La misura Decontribuzione Sud non è un incentivo all’assunzione ma è invece subordinata al possesso del documento unico di regolarità contributiva e al rispetto degli accordi e contratti collettivi. L’esonero per il 2021 è pari al 30% della contribuzione previdenziale a carico del datore di lavoro, con esclusione dei premi e contributi dovuti all’Inail e «non prevede un limite individuale di importo». Il beneficio non è riconoscibile per i lavoratori in somministrazione se il lavoratore pur svolgendo la propria attività lavorativa in unità operative dell’azienda utilizzatrice ubicate nelle aree svantaggiate, è formalmente incardinato presso un’agenzia di somministrazione situata in una regione diversa. Qualora, invece, l’agenzia di somministrazione abbia sede legale o operativa in una delle regioni svantaggiate, l’esonero può essere fruito dall’agenzia, e ciò a prescindere da dove effettivamente il lavoratore presti la propria attività lavorativa.
Intanto, il Recovery Fund è stato al centro di un’audizione di Svimez al Senato, e l’associazione per lo Sviluppo dell’Industria nel Mezzogiorno ha potuto così rappresentare nuovamente gli scenari e le prospettive possibili in base alle effettive ripartizioni delle risorse.

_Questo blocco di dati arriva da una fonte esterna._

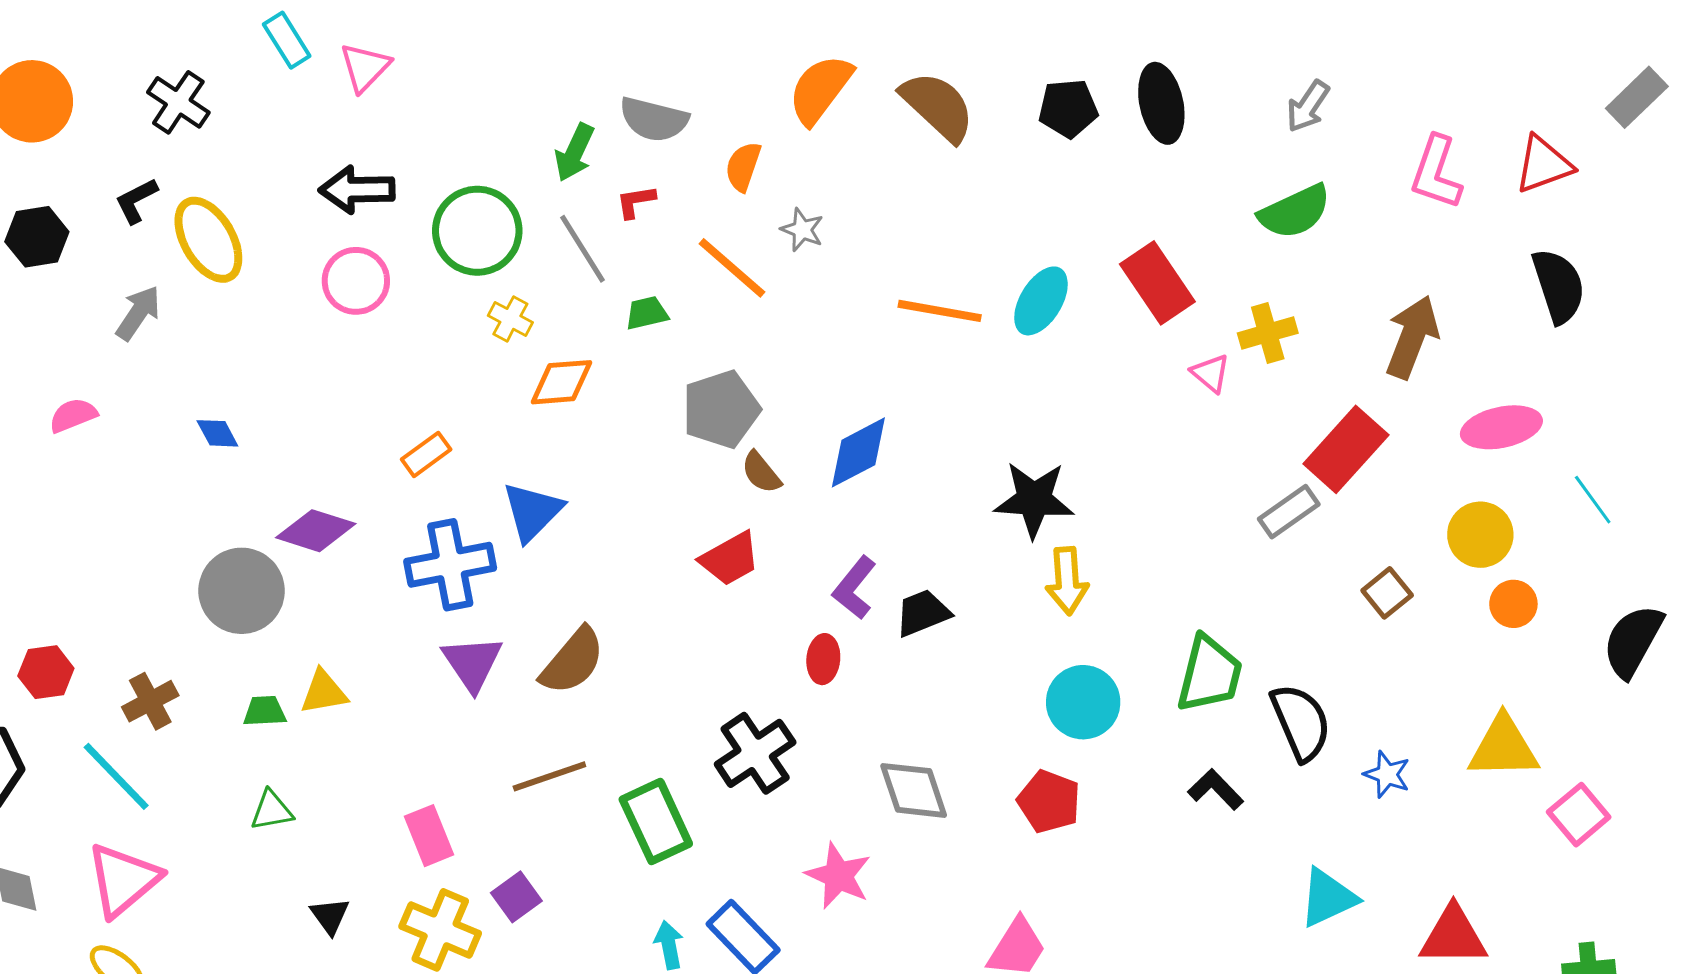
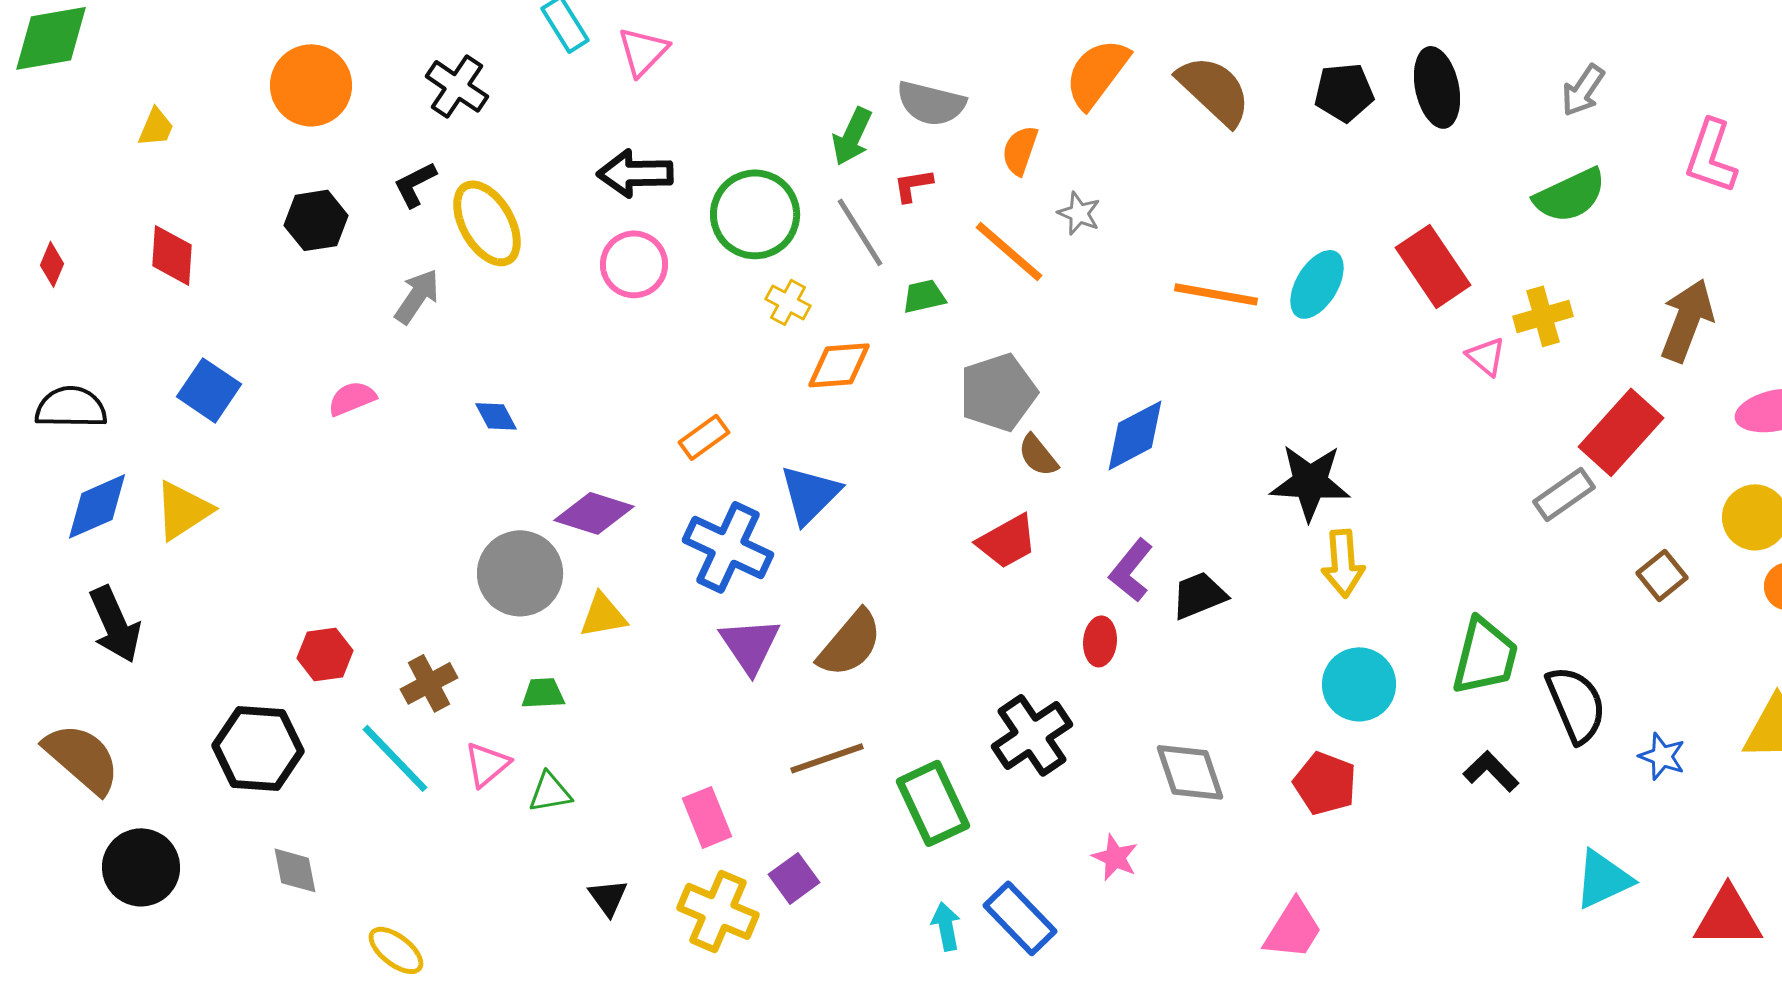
blue cross: (450, 565) -> (728, 547), turned 36
yellow triangle: (324, 692) -> (603, 615), moved
pink star: (838, 876) -> (1115, 857), size x0.7
pink triangle: (123, 880) -> (487, 764), moved, size x0.6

Secondo Svimez se al Mezzogiorno dovesse essere corrisposta una quota delle risorse complessive pari al 24% (la quota di risorse ordinarie in conto capitale mediamente spese al Sud tra il 2014 e il 2019), l’effetto aggiuntivo complessivo sulla crescita italiana è stimato in circa 7 punti percentuali (8,1 nel Mezzogiorno). L’impatto in termini di occupazione aggiuntiva sarebbe invece pari a circa 1 milione di unità, circa 600 mila nel Centro-Nord e 400 mila nel Mezzogiorno.
Se invece al Sud fosse destinato il 50% delle risorse (una quota che Svimez definisce “coerente con le finalità definiti a livello europeo”), non solo “ci sarebbe un incremento della crescita del Pil meridionale, dall’8,1 all’11,6% (con un ulteriore incremento di circa 100 mila posti di lavoro) ma ne conseguirebbe anche una maggiore crescita complessiva dell’economia nazionale di circa un punto percentuale”.